Digital platforms sit at the centre of this transformation. They are expected to deliver speed, scale and revenue while also upholding transparency, fairness and consent. The tension between innovation and governance is becoming more visible.

Shashwat Vats, AVP at Olyv, believes the market is inevitably moving toward collaborative enforcement models. “Self-regulation has always been a vital part of responsible marketing, but with the rapid growth of AI, relying solely on self-regulation is likely not enough,” he says. Vats sees platforms, regulators and third-party auditors increasingly acting in concert rather than isolation.
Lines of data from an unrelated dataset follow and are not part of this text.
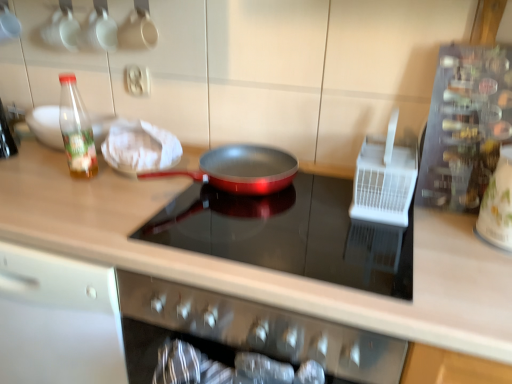 Locate an element on the screen. The height and width of the screenshot is (384, 512). vacant space to the left of transparent plastic bottle at left is located at coordinates [x=36, y=173]. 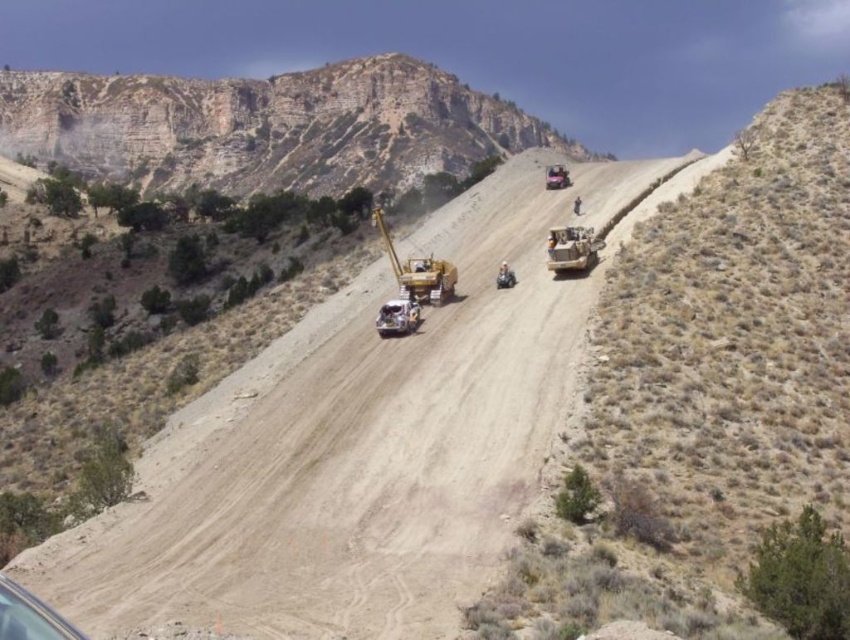 Based on the photo, you are a construction worker planning to move the metallic yellow truck at center closer to the rugged stone cliff at upper left. Based on their sizes, which object will occupy more space in the image after moving?

The rugged stone cliff at upper left will occupy more space in the image after moving because it has a larger size compared to the metallic yellow truck at center.

You are a construction supervisor overseeing the site shown in the image. You need to move the metallic yellow bulldozer at center to the loading zone located behind the rugged stone cliff at upper left. Is the bulldozer currently positioned in front of or behind the cliff?

The metallic yellow bulldozer at center is behind the rugged stone cliff at upper left, so it is already positioned behind the cliff and does not need to be moved further.

You are a surveyor assessing the construction site. You need to determine which object occupies more horizontal space. Which is wider, the rugged stone cliff at upper left or the transparent plastic car at lower left?

The rugged stone cliff at upper left is wider than the transparent plastic car at lower left according to the description. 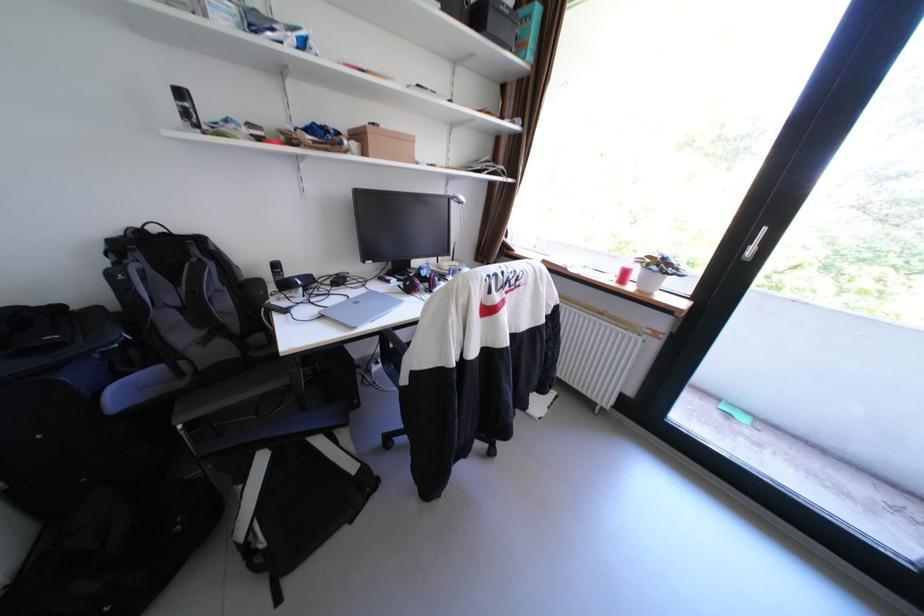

He emphasises that ethical oversight must be embedded across the entire AI workflow. “Ethics and responsibility need to be a core component of platform systems, from data ingestion through model deployment,” Vats explains. When governance becomes integral to architecture rather than an external control, innovation can continue without erosion of trust.

The economics of credibility

As AI reduces the cost of content creation and optimisation, scarcity in advertising is shifting. Creativity remains vital, but credibility is emerging as the differentiator. Kapoor believes this will reshape competitive dynamics over the next five years. “The strongest advertising ecosystems will not be defined by creativity alone. They will be shaped by how well trust, transparency and accountability are built into the system,” she says.

This shift has direct business implications. Verification, fraud prevention and disclosure compliance are no longer defensive expenses. They influence visibility, platform prioritisation and consumer confidence. Brands that fail to invest in trust infrastructure risk becoming less visible or less credible in AI-mediated discovery environments.

Vats echoes this sentiment, noting that marketers will increasingly value integrity at system level, including data protection, algorithmic fairness and consistency of consumer experience. “Trust by design will become a significant advantage in the marketplace,” he says.

A new operating logic for advertising

India’s advertising industry is not stepping back from AI. It is rebuilding its operating logic around it. Regulation is becoming proactive, enforcement continuous and accountability shared across the ecosystem. The focus is shifting from policing outcomes to engineering systems that prevent violations at the point of execution.

The convergence of regulators, platforms and adtech players around trust infrastructure signals a deeper change in market thinking. Growth and governance are no longer opposing forces. They are interdependent.

As AI takes on greater creative and operational responsibility, the future of advertising will depend less on how fast systems can scale and more on how responsibly they are designed. In that equation, trust is no longer a soft value. It is the foundation on which sustainable growth will be built.